● The task:
Each line in the entries below that holds the string "cookies" must be copied.

Dataset excerpts:
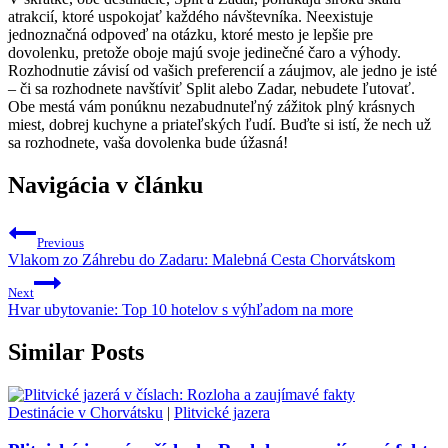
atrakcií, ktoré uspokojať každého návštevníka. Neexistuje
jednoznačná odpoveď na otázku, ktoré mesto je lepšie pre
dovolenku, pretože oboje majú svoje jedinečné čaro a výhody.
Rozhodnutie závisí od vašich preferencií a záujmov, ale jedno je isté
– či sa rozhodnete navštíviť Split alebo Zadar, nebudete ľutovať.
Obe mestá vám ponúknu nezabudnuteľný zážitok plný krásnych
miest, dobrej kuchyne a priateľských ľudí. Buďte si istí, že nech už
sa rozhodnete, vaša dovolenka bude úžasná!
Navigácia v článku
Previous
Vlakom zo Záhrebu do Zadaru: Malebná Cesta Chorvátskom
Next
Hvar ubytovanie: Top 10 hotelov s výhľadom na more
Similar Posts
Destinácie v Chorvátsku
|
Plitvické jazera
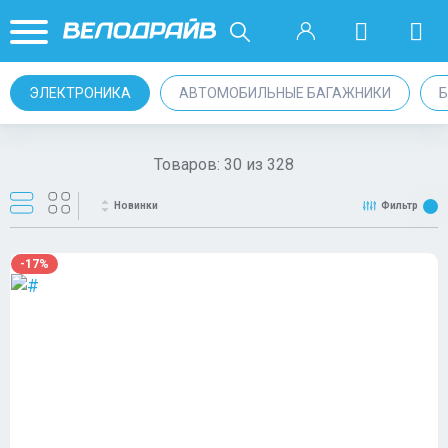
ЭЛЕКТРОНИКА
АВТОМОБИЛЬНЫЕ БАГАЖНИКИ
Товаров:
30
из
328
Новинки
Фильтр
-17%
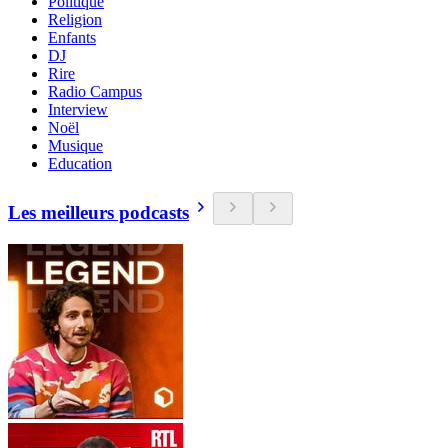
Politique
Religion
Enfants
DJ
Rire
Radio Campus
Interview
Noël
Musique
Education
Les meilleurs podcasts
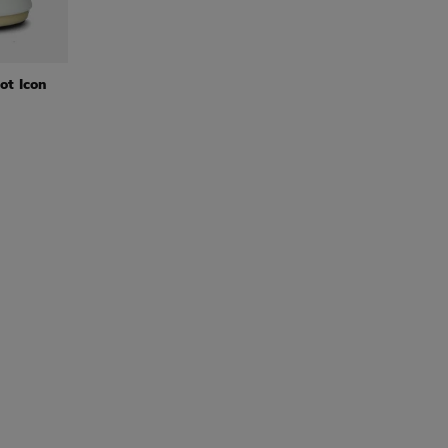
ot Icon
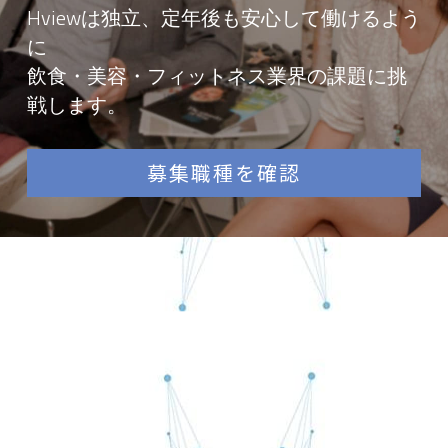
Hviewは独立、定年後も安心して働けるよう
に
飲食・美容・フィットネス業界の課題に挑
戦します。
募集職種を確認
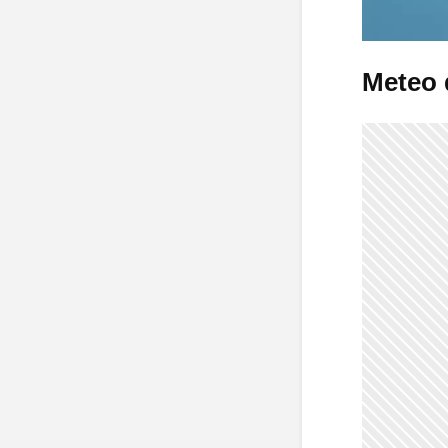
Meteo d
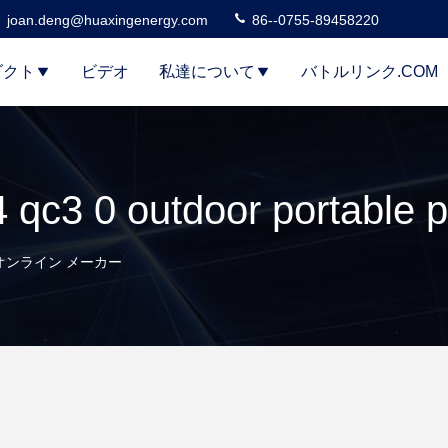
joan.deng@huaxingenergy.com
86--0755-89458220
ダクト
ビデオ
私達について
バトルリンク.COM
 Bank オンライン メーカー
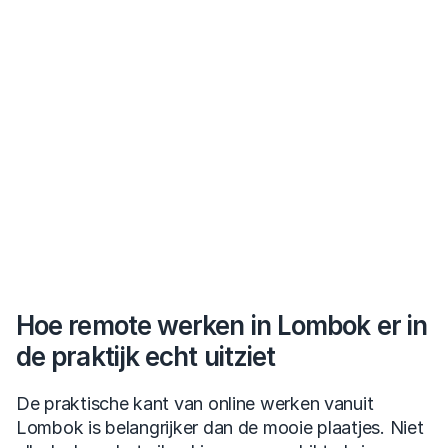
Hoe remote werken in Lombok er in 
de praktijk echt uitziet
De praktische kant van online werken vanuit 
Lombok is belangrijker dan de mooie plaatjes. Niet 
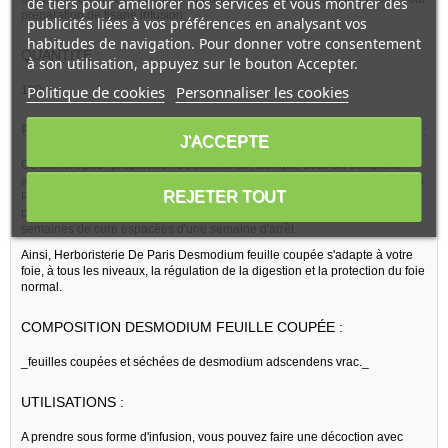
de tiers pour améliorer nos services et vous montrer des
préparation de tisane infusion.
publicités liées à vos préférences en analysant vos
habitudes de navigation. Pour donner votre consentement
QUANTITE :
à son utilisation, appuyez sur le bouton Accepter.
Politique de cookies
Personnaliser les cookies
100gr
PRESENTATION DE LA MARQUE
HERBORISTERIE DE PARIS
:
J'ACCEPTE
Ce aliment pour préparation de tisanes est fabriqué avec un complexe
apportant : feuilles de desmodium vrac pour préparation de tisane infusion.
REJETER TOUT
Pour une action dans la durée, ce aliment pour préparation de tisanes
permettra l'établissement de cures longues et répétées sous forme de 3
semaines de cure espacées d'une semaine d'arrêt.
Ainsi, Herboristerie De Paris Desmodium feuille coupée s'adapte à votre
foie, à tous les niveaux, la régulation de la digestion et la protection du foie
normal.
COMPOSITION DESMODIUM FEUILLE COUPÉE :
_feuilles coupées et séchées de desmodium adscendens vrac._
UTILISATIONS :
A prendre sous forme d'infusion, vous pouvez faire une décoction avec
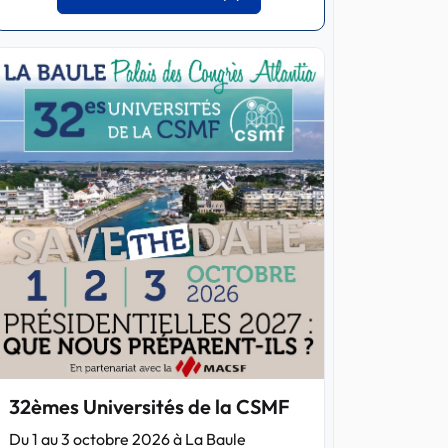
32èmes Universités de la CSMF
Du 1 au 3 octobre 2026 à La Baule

● Written reply:
Politique de cookies
Personnaliser les cookies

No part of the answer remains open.